Creating change through your story

Creating change through your story

Why sharing your unique story is the key to creating change in society

We live in an era that encourages us to share everything, from what we put on a plate to every thought that runs through our heads. While some people are happy to overshare, there are others who never disclose their vulnerabilities, trying desperately to hold on to their privacy and avoid unsolicited advice or savage comments from strangers. But when people have talked about painful or pivotal times in their lives online, we’ve also seen these stories grow into some of the most powerful posts on social media, which have lead to increased awareness of an issue and inspired people to create change.

Brandon Stanton who runs the Humans Of New York Instagram page is a good example of this. He interviews normal New Yorkers on the street then shares their moving, relatable and unheard stories, often leaving his 12 million followers in tears. Brandon also uses his platform to shine a light on issues close to his heart and regularly crowdfunds for the people he captures or the causes they fight for. He’s even taken the concept global, and with the help of his audience, raised millions to support underprivileged kids in New York, bonded labourers in Pakistani brick factories, refugees in Europe, orphans in Rwanda and so many others. His work really is a blueprint for how to create change in society.

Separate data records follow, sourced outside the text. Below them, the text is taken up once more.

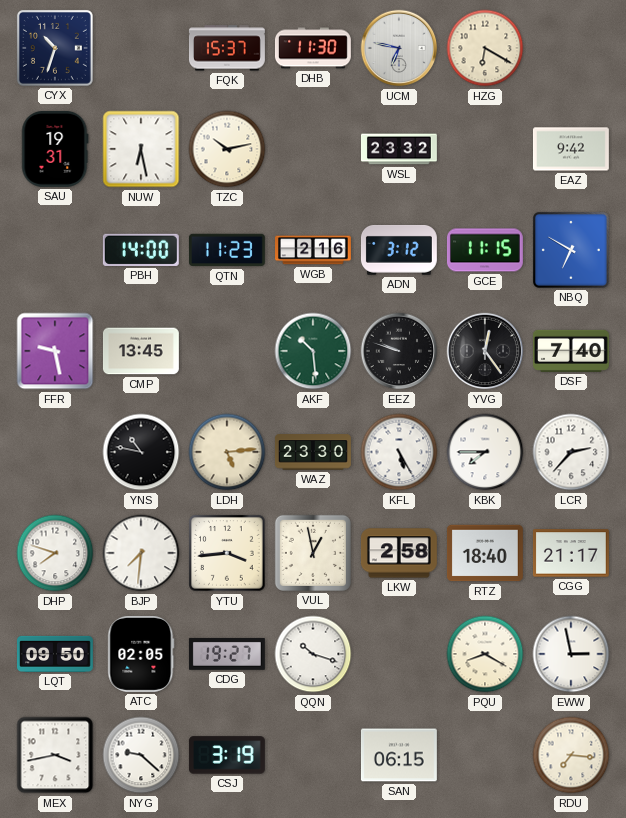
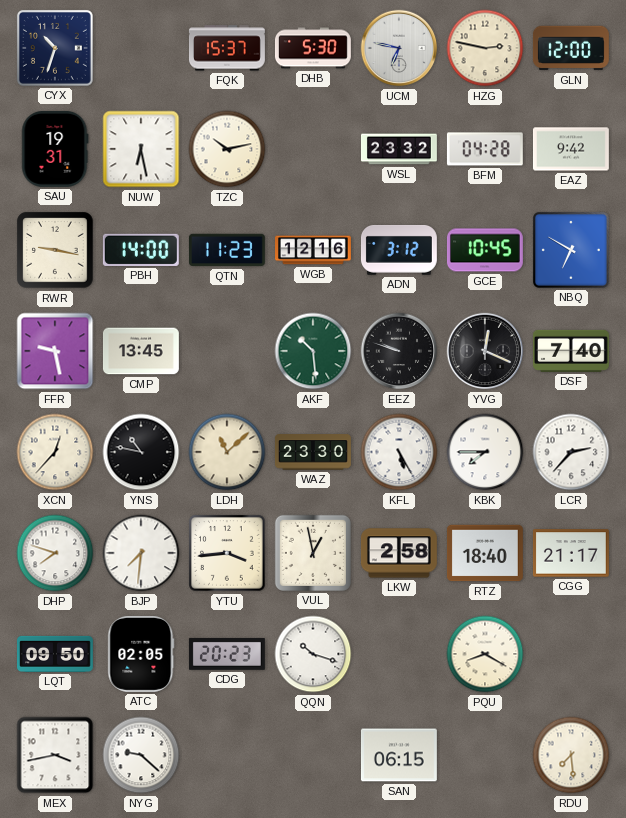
DHB: 11:30 -> 5:30
HZG: 6:20 -> 2:47
GLN: none -> 12:00
BFM: none -> 04:28
RWR: none -> 9:17
WGB: 2:16 -> 12:16
GCE: 11:15 -> 10:45
YVG: 12:24 -> 12:19
XCN: none -> 12:37
LDH: 5:14 -> 11:08
CDG: 19:27 -> 20:23
EWW: 2:58 -> none
CSJ: 3:19 -> none
RDU: 7:16 -> 7:29
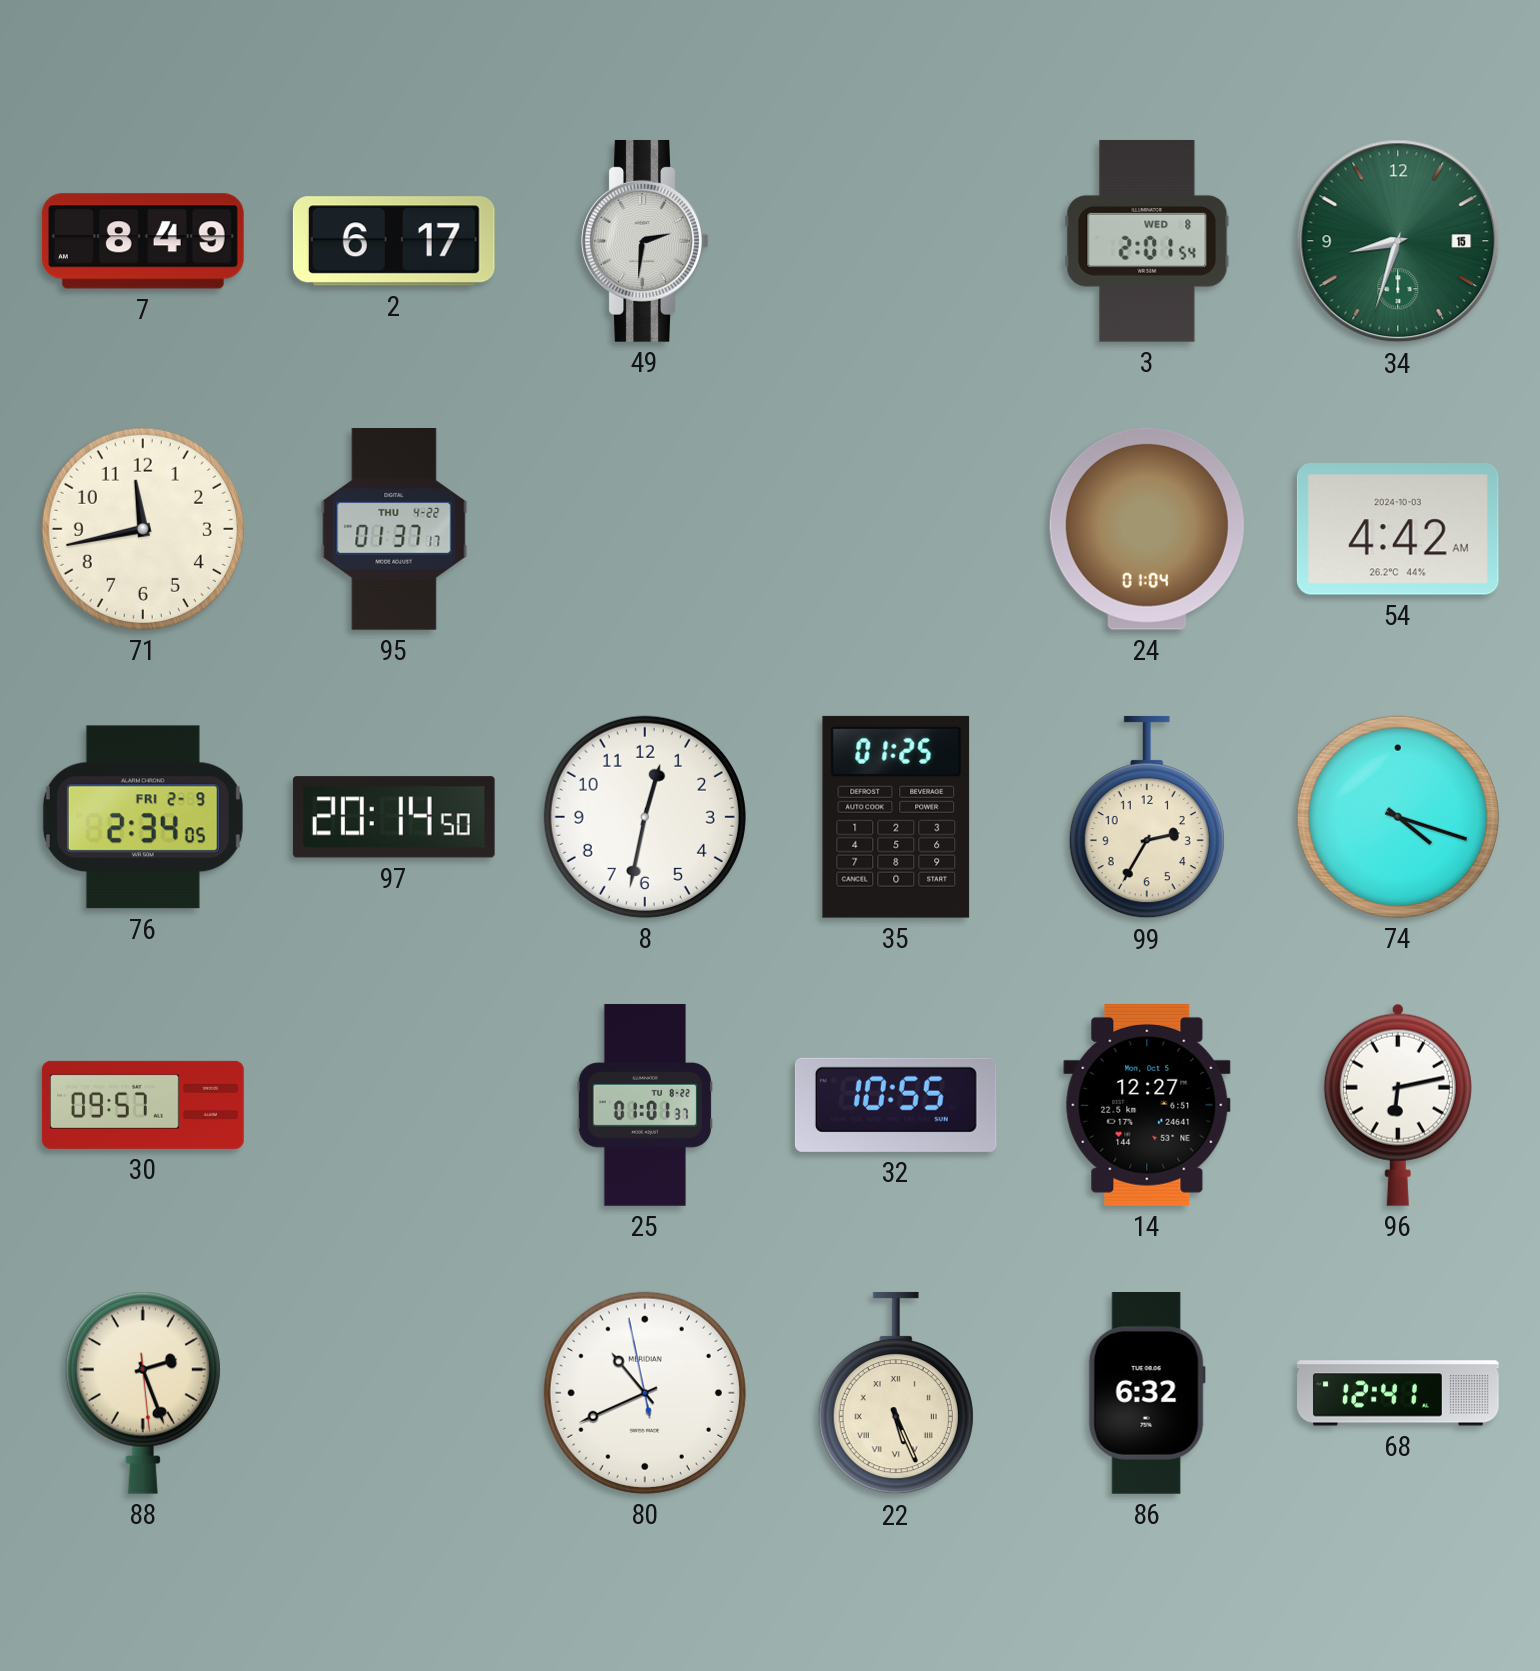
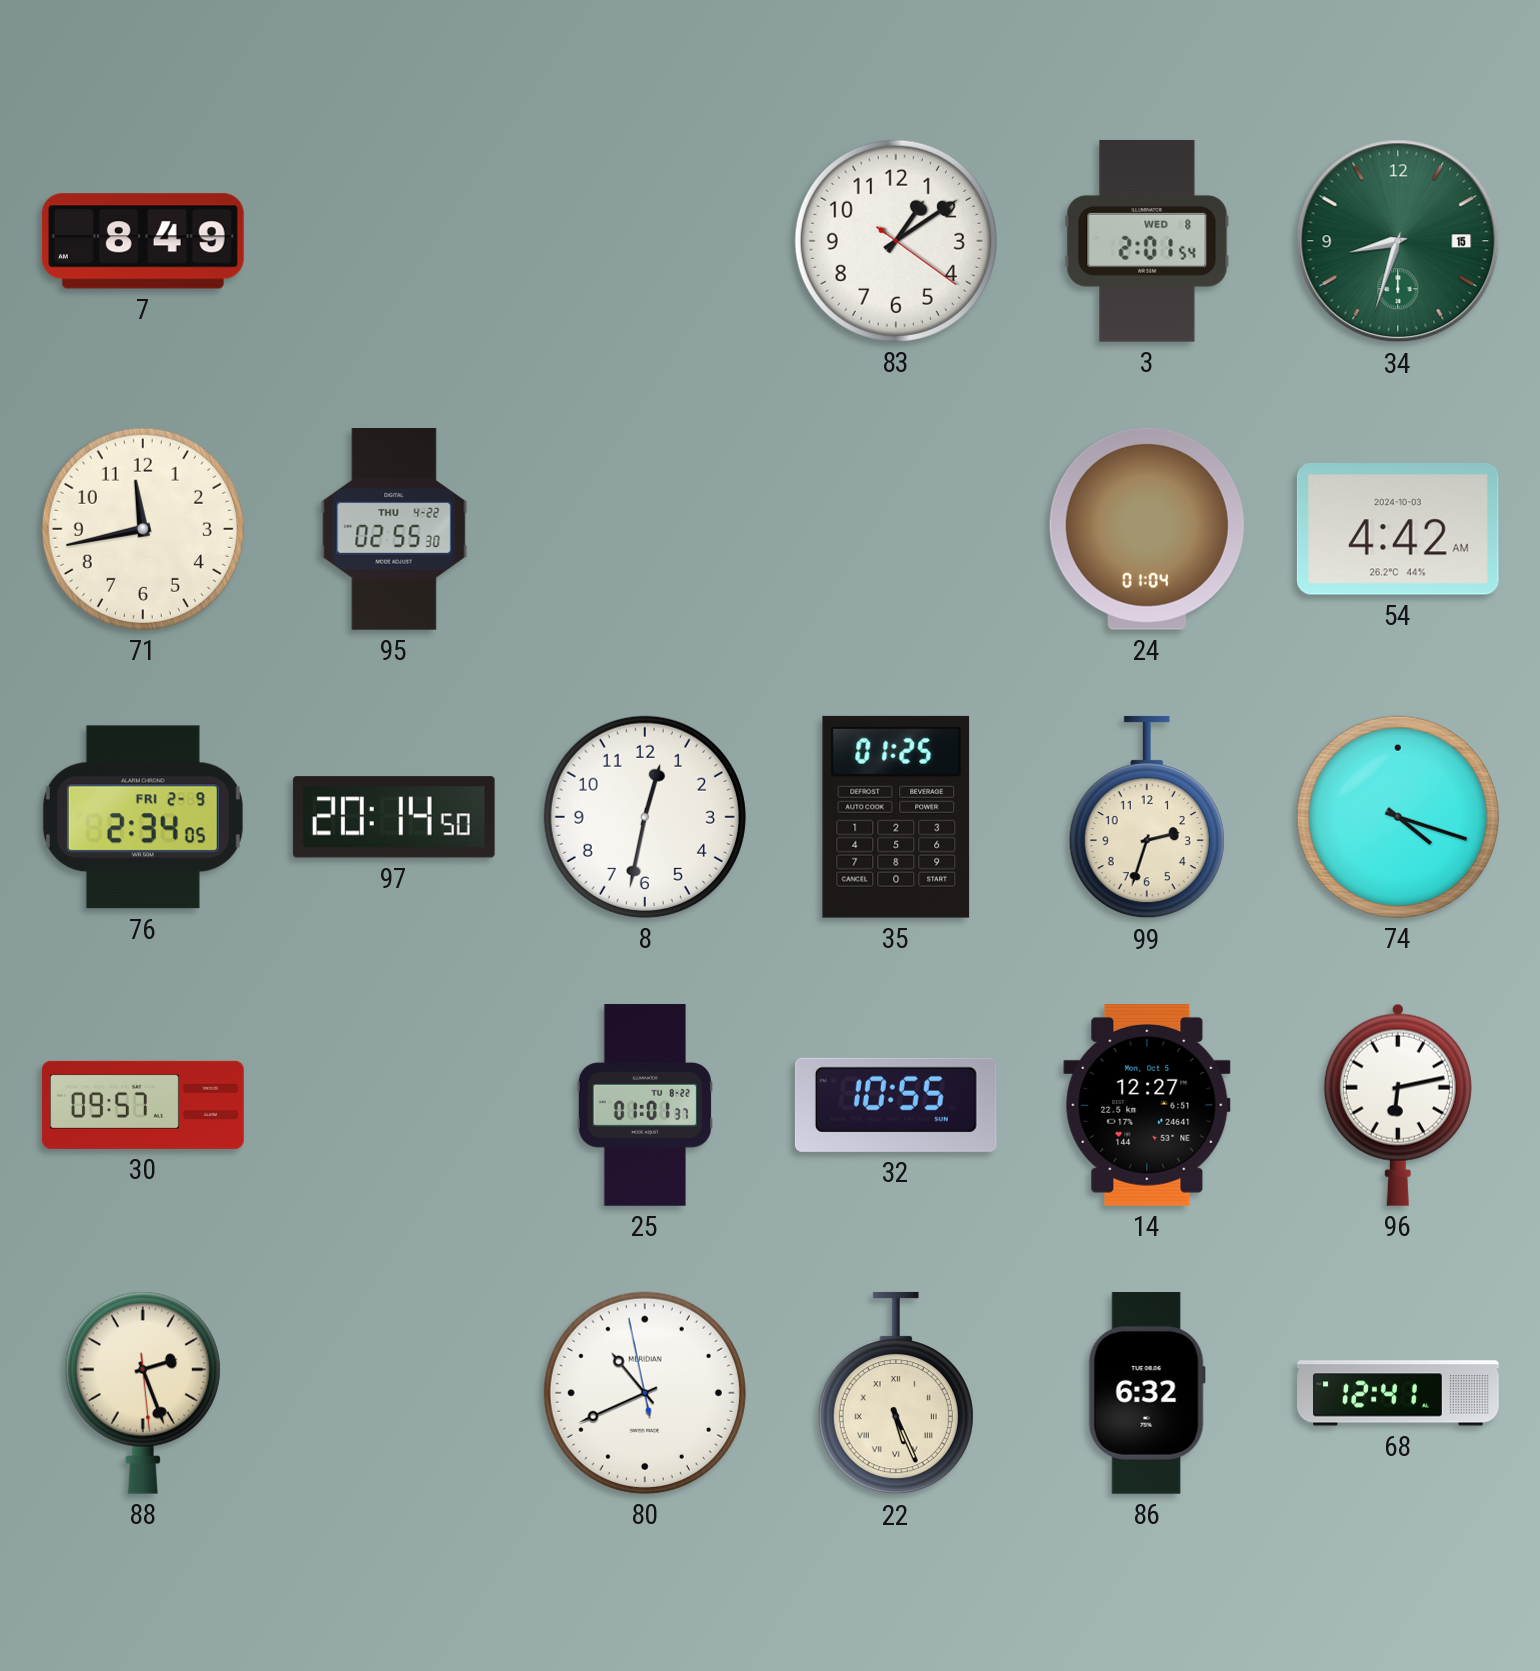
2: 6:17 -> none
49: 2:31 -> none
83: none -> 1:09
95: 01:37 -> 02:55
99: 2:35 -> 2:33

Marcus Rashford is another great example. His sincerity comes through in all the hard work he does speaking up for kids living with food insecurity. His campaign really struck a chord with people because it came from a real place. Sharing his own story of growing up without much helped create change because people were moved, and they could relate to struggles in their own lives. People engaged with his posts at a phenomenal rate and Marcus’ efforts eventually forced the government into a U-turn.

For many people, I’m best known as the football player who was relentlessly mocked using blackface and a pineapple on Baddiel and Skinner’s Fantasy Football League in the 90’s. After experiencing weekly public racist abuse, I could’ve chosen to retire quietly and continue pursuing my interests as a coach, manager and football administrator but I knew I could do more. I’m certain most of my Black and Mixed-Heritage peers, and the players that have followed us, have experienced racist abuse but I don’t think anybody else has experienced it in quite the same way I did.

The uniqueness of my story motivated me to dedicate my life to learning how to create culture change in football.

I was determined that no other player would experience what I did, so I got myself a role in the Equalities department at the Professional Footballers' Association and started working. I used my unique insight to create a workshop that goes out to all first team players, teaching them what is and isn’t appropriate to say. It’s not just about the racially abusive language that we all recognise as off limits, but also the behaviour between peers that can often be dismissed as banter - even when it’s not cool.

Although it wasn’t easy, resilience is one of my core values, and I chose to use my story to create change. Instead of internalising the impact of this moment in my life, I have been open about how it affected me and my family, taken back the power in the situation and flipped the script to make sure nobody else suffers what I did. When I support players who have reported discrimination through The FA and legal process that follow, I can relate on a personal level and show them that these incidents don’t have to define them or the rest of their careers. The difference I’ve made through my work is clear to see, and to me that’s what creating social change is all about.